Collected data:
§
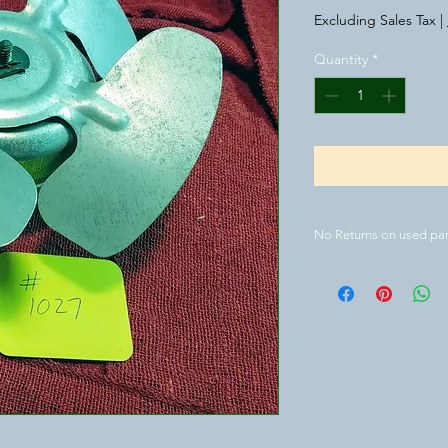
Excluding Sales Tax
|
Quantity
*
No Returns on used par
§
=== Exercise goal ===
Pictures are to be left out when the entries above are repeated exactly.

=== Output below ===
Excluding Sales Tax
|
Quantity
*
No Returns on used par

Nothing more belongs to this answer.